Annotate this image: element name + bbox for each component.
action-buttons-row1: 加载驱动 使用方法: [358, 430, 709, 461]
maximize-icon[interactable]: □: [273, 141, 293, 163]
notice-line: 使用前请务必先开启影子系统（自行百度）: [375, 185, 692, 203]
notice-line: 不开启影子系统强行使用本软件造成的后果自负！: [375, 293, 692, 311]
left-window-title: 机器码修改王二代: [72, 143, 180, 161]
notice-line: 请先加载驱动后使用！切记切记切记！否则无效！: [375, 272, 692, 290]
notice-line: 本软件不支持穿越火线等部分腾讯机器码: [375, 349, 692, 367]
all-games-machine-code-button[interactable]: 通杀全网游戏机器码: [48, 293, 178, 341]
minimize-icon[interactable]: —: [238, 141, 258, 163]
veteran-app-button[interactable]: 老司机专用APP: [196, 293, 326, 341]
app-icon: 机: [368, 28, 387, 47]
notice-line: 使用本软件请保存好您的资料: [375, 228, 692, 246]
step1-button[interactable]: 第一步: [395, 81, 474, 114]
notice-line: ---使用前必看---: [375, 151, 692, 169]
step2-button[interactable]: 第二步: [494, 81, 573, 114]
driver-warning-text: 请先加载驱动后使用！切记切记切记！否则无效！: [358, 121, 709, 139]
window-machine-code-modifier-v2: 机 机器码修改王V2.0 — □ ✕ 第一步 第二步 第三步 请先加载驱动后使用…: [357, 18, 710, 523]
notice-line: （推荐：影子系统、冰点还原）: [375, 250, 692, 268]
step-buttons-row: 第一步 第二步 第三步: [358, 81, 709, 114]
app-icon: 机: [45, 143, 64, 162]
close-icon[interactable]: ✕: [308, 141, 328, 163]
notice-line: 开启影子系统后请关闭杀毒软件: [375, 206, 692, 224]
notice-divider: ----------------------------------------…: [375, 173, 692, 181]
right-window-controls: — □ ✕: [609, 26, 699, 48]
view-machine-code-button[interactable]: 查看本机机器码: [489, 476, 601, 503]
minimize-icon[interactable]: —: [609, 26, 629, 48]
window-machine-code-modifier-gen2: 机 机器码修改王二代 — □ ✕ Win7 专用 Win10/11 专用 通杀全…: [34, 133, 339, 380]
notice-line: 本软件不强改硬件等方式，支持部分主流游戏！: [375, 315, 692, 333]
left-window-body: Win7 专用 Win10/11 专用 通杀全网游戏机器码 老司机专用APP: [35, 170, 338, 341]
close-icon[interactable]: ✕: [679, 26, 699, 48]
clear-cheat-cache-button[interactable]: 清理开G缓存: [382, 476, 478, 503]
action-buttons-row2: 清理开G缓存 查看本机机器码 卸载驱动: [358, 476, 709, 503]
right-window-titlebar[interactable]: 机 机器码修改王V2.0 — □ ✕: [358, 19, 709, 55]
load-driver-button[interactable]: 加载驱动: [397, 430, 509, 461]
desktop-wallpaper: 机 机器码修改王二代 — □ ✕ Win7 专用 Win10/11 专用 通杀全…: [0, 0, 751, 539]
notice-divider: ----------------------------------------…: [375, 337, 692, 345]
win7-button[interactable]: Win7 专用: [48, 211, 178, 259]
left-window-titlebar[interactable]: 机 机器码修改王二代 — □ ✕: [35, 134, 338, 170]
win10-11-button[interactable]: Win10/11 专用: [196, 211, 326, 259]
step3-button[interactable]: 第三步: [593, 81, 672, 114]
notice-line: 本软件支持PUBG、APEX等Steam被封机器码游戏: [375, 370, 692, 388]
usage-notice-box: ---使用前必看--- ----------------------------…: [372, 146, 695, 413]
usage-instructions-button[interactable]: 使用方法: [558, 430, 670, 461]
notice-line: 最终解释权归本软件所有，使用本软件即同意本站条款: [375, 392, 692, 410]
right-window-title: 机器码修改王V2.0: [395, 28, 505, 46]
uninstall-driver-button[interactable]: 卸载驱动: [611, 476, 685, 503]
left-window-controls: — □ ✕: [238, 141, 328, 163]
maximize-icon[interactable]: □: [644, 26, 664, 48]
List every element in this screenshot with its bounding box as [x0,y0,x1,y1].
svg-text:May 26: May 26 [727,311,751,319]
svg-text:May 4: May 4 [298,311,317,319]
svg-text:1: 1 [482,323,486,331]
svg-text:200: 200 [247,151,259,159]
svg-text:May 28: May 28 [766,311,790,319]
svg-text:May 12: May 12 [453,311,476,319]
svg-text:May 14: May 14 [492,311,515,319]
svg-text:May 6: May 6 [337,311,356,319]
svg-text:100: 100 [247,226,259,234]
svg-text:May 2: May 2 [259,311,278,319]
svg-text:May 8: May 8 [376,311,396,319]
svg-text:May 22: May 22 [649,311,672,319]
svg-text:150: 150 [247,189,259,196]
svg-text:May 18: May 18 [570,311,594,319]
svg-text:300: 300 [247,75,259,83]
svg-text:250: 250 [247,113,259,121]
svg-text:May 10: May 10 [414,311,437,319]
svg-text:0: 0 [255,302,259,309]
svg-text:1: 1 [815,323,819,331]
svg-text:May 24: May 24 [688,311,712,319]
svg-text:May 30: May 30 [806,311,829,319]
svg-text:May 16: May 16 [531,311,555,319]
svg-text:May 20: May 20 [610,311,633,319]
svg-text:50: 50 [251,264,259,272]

--

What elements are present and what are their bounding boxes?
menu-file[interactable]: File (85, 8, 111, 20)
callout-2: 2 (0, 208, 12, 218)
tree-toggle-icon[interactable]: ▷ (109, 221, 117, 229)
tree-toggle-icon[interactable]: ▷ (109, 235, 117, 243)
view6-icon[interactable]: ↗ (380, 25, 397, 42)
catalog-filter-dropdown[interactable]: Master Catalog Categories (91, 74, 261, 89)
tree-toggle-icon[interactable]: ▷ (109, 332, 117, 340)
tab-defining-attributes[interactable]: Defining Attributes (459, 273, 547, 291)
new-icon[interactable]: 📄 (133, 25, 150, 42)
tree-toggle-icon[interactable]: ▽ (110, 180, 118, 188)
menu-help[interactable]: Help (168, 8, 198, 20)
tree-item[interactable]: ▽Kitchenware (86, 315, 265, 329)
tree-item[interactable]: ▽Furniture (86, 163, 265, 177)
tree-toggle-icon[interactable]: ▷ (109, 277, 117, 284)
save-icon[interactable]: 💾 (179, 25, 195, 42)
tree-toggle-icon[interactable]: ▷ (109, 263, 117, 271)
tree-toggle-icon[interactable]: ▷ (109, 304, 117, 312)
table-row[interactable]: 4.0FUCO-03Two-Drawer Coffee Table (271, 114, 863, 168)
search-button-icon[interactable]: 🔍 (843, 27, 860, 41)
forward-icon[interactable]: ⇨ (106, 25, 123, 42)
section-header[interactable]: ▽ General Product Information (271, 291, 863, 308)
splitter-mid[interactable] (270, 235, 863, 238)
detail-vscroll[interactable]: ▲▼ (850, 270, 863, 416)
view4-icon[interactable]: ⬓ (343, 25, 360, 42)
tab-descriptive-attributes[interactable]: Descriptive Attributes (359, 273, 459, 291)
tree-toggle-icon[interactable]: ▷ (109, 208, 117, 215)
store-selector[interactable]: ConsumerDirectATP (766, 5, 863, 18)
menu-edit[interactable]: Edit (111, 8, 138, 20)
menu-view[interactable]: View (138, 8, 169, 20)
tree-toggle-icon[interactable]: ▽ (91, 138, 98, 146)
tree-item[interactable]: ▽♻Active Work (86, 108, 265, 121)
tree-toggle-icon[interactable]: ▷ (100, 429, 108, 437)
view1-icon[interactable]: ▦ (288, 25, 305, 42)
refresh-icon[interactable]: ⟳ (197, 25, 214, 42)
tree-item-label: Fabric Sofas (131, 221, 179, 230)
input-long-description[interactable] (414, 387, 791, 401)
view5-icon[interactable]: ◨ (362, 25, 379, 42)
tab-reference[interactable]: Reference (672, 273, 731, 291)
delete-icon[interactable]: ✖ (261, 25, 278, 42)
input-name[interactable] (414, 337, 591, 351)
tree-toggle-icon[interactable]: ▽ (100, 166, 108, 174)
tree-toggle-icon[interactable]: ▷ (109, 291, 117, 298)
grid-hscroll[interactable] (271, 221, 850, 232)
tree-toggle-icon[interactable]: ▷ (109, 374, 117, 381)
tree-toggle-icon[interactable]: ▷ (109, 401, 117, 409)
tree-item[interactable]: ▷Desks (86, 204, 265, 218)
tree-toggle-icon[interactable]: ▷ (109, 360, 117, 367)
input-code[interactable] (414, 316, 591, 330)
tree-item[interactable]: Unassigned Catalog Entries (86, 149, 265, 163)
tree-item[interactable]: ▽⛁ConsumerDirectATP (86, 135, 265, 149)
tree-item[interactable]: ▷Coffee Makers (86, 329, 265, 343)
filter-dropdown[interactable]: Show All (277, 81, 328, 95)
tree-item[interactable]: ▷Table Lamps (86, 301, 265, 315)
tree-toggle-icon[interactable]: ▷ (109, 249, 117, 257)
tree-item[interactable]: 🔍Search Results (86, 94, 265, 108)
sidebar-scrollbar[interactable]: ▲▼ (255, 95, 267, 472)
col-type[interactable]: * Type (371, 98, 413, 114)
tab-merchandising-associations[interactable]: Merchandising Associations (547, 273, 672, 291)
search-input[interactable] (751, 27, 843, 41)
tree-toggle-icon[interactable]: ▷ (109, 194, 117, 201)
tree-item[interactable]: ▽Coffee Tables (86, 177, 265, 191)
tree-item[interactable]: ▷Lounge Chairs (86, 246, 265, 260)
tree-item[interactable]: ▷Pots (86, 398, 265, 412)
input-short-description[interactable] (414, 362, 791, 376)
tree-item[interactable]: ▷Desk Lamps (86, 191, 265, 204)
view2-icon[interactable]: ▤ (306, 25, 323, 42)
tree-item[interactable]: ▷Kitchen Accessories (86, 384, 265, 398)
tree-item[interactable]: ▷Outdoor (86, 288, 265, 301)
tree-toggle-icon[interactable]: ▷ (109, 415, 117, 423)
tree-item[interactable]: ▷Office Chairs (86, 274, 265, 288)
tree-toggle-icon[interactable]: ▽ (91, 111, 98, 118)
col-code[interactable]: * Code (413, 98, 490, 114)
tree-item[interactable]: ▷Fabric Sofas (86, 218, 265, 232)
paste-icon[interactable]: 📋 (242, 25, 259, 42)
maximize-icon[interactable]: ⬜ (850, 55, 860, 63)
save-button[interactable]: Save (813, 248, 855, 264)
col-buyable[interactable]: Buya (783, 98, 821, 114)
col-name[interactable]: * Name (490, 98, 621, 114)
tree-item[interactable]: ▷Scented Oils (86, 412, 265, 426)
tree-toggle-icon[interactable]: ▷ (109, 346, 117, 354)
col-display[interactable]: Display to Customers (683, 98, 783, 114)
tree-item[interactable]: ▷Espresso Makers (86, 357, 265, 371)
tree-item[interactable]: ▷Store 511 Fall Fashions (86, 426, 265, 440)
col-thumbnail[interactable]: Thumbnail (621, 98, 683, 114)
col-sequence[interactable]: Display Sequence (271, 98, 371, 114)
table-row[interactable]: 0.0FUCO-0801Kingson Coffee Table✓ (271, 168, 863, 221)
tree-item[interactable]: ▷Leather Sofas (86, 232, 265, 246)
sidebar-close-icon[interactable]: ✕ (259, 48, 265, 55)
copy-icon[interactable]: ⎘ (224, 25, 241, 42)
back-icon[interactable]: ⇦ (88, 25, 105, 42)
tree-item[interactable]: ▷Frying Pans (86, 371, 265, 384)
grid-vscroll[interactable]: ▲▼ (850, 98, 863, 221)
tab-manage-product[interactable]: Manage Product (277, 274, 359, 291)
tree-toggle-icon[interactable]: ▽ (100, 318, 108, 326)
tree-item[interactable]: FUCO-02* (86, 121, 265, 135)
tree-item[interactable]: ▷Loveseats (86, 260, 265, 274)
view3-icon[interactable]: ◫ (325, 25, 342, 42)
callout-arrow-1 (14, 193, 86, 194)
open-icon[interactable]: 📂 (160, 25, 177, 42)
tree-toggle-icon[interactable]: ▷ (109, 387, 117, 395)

> Exercise
The lines to return are those in the records above that hold the word "minimize".

> Problem solution
minimize-icon[interactable]: —: [238, 141, 258, 163]
minimize-icon[interactable]: —: [609, 26, 629, 48]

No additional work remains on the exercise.